TRUEL1F3 nails combining thrilling apocalyptic save-the-world action with a searing exploration of what it means to be human and alive, with each characters going through quite believable arcs that resonate with the kind of existential angst that goes far beyond the occasional bout of “why are we here” that we all go through at one point or another.
In a world ruthlessly and overwhelmingly damaged by the thoughtless actions of the lesser angels of human nature, where the vestiges of nuclear war are not the only blight on a society still marred by greed, violence, bigotry, authoritarianism and poverty and a host of Homo Sapiens unique other ills, asking yourself what it means to be alive, to be human matters in ways that goes to the very soul of who you are.
That Kristoff manages to ask these big questions in the midst of an utterly invigorating tale speaks volumes about his skills as a writer but also about his humanity in a book which goes to the very heart of identity and authenticity in ways that will leave you gasping with recognition.
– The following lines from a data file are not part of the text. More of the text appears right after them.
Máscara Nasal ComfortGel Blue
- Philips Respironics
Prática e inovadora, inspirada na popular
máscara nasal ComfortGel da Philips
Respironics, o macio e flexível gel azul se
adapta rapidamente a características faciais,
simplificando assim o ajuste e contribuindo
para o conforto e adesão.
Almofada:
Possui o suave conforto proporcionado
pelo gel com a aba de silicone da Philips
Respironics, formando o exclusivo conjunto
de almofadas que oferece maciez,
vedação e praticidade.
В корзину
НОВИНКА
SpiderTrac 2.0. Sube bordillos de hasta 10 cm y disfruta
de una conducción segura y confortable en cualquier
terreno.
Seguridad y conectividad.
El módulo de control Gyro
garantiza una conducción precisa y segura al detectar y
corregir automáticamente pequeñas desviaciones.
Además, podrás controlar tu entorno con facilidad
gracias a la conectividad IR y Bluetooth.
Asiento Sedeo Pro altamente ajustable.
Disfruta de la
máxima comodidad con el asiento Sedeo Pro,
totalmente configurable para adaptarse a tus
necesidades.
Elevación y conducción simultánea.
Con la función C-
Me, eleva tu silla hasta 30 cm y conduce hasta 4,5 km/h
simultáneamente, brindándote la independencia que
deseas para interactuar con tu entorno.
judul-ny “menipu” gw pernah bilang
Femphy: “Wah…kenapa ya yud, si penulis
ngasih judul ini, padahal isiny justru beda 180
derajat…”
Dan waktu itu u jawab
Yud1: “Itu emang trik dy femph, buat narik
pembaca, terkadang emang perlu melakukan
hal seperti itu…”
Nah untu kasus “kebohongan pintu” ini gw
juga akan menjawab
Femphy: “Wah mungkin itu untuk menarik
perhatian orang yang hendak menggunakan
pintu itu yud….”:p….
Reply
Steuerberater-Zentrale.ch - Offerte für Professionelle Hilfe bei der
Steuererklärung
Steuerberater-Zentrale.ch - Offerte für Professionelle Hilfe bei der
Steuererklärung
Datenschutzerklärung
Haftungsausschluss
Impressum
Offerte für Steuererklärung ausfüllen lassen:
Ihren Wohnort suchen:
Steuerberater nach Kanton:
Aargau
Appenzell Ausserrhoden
While it is deeply sad to kiss the Lifel1k3 series goodbye, at least for now (it’s certainly a rich enough world, narratively speaking, for many more adventures to take place), every reader will walk away from TRUEL1F3 deeply grateful that this is an ending that matters, that is thrilling and yet emotive, full speed head while ruminative and that it sounds a resounding confirmation on the value of all life however it is expressed while carefully upholding the idea that respect for the sacredness of that living expression must always be the driving force for anyone or anything, lest the mistakes of the past repeat themselves again and again … and again.